Monday 8 July 2013

STP – Spanning Tree Protocol

STP - Spanning Tree Protocol
The 802.1D Spanning Tree Protocol (STP) standard was designed at a time when the recovery of connectivity after an outage within a minute or so was considered adequate performance. With the advent of Layer 3 switching in LAN environments, bridging now competes with routed solutions where protocols, such as Open Shortest Path First (OSPF) and Enhanced Interior Gateway Routing Protocol (EIGRP), are able to provide an alternate path in less time.

Cisco enhanced the original 802.1D specification with features such as Uplink Fast, Backbone Fast, and Port Fast to speed up the convergence time of a bridged network. The drawback is that these mechanisms are proprietary and need additional configuration.

Rapid Spanning Tree Protocol (RSTP; IEEE 802.1w) can be seen as an evolution of the 802.1D standard more than a revolution. The 802.1D terminology remains primarily the same. Most parameters have been left unchanged so users familiar with 802.1D can rapidly configure the new protocol comfortably. In most cases, RSTP performs better than proprietary extensions of Cisco without any additional configuration. 802.1w can also revert back to 802.1D in order to interoperate with legacy bridges on a per-port basis. This drops the benefits it introduces.

The new edition of the 802.1D standard, IEEE 802.1D-2004, incorporates IEEE 802.1t-2001 and IEEE 802.1w standards.

This document provides information about the enhancements added by RSTP to the previous 802.1D standard.

The 802.1D is defined in these five different port states:
1. disabled
2. listening
3. learning
4. blocking
5. forwarding

Port States
There are only three port states left in RSTP that correspond to the three possible operational states. The 802.1D disabled, blocking, and listening states are merged into a unique 802.1w discarding state.

STP (802.1D) Port State
RSTP (802.1w) Port State
Is Port Included in Active Topology?
Is Port Learning MAC Addresses?
Disabled
Discarding
No
No
Blocking
Discarding
No
No
Listening
Discarding
Yes
No
Learning
Learning
Yes
Yes
Forwarding
Forwarding
Yes
Yes


Root Port Roles
The port that receives the best BPDU on a bridge is the root port. This is the port that is the closest to the root bridge in terms of path cost. The STA elects a single root bridge in the whole bridged network (per-VLAN). The root bridge sends BPDUs that are more useful than the ones any other bridge sends. The root bridge is the only bridge in the network that does not have a root port. All other bridges receive BPDUs on at least one port.




Designated Port Role
A port is designated if it can send the best BPDU on the segment to which it is connected. 802.1D bridges link together different segments, such as Ethernet segments, to create a bridged domain. On a given segment, there can only be one path toward the root bridge. If there are two, there is a bridging loop in the network. All bridges connected to a given segment listen to the BPDUs of each and agree on the bridge that sends the best BPDU as the designated bridge for the segment. The port on that bridge that corresponds is the designated port for that segment.

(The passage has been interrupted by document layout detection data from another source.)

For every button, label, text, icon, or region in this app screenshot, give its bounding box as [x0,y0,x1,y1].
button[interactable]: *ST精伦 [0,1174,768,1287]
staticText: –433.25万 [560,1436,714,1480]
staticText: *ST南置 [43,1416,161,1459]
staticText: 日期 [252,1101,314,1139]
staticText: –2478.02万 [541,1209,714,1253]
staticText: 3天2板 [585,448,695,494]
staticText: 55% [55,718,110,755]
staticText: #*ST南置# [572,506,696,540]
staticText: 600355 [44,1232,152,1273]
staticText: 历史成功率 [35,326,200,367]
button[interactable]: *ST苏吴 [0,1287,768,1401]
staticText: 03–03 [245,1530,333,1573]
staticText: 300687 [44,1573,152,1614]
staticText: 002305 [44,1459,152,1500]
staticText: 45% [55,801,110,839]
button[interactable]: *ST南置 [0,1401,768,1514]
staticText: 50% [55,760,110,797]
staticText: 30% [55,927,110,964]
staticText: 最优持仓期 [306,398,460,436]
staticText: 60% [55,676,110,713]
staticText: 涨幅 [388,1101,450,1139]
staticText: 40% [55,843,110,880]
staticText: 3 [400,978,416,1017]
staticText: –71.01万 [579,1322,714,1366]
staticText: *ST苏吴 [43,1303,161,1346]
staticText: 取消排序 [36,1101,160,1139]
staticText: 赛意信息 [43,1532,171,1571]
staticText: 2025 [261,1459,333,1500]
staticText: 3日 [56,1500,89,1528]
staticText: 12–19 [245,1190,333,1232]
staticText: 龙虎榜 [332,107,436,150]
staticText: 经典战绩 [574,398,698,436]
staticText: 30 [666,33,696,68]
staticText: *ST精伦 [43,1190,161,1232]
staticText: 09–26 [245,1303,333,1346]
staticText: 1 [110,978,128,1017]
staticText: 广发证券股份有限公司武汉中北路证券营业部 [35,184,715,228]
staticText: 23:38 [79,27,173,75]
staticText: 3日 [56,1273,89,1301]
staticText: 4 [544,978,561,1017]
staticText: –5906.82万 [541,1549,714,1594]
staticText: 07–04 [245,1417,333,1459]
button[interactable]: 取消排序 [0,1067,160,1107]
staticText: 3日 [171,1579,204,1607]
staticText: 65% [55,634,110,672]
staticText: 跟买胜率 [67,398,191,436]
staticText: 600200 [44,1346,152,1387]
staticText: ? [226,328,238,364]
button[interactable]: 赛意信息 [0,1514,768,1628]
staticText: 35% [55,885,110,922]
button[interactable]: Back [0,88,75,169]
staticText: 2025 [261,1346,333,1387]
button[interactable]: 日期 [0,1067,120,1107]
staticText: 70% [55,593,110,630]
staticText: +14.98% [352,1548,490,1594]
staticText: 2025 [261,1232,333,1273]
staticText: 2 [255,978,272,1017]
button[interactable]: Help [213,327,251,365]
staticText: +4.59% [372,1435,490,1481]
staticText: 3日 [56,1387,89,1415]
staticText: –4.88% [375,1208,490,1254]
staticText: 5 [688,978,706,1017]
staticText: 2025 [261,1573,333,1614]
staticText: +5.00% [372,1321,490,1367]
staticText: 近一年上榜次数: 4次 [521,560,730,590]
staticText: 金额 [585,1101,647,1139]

Alternate and Backup Port Roles
These two port roles correspond to the blocking state of 802.1D. A blocked port is defined as not being the designated or root port. A blocked port receives a more useful BPDU than the one it sends out on its segment. Remember that a port absolutely needs to receive BPDUs in order to stay blocked. RSTP introduces these two roles for this purpose.

An alternate port receives more useful BPDUs from another bridge and is a port blocked. This is shown in this diagram:

A backup port receives more useful BPDUs from the same bridge it is on and is a port blocked. This is shown in this diagram:

This distinction is already made internally within 802.1D. This is essentially how Cisco UplinkFast functions. The rationale is that an alternate port provides an alternate path to the root bridge and therefore can replace the root port if it fails. Of course, a backup port provides redundant connectivity to the same segment and cannot guarantee an alternate connectivity to the root bridge. Therefore, it is excluded from the uplink group.
As a result, RSTP calculates the final topology for the spanning tree that uses the same criteria as 802.1D. There is absolutely no change in the way the different bridge and port priorities are used. The name blocking is used for the discarding state in Cisco implementation. CatOS releases 7.1 and later still display the listening and learning states. This gives even more information about a port than the IEEE standard requires. However, the new feature is now there is a difference between the role the protocol determines for a port and its current state. For example, it is now perfectly valid for a port to be designated and blocking at the same time. While this typically occurs for very short periods of time, it simply means that this port is in a transitory state towards the designated forwarding state.

New BPDU Format
Few changes have been introduced by RSTP to the BPDU format. Only two flags, Topology Change (TC) and TC Acknowledgment (TCA), are defined in 802.1D. However, RSTP now uses all six bits of the flag byte that remain in order to perform:

Encode the role and state of the port that originates the BPDU

Handle the proposal/agreement mechanism




Another important change is that the RSTP BPDU is now of type 2, version 2. The implication is that legacy bridges must drop this new BPDU. This property makes it easy for a 802.1w bridge to detect legacy bridges connected to it.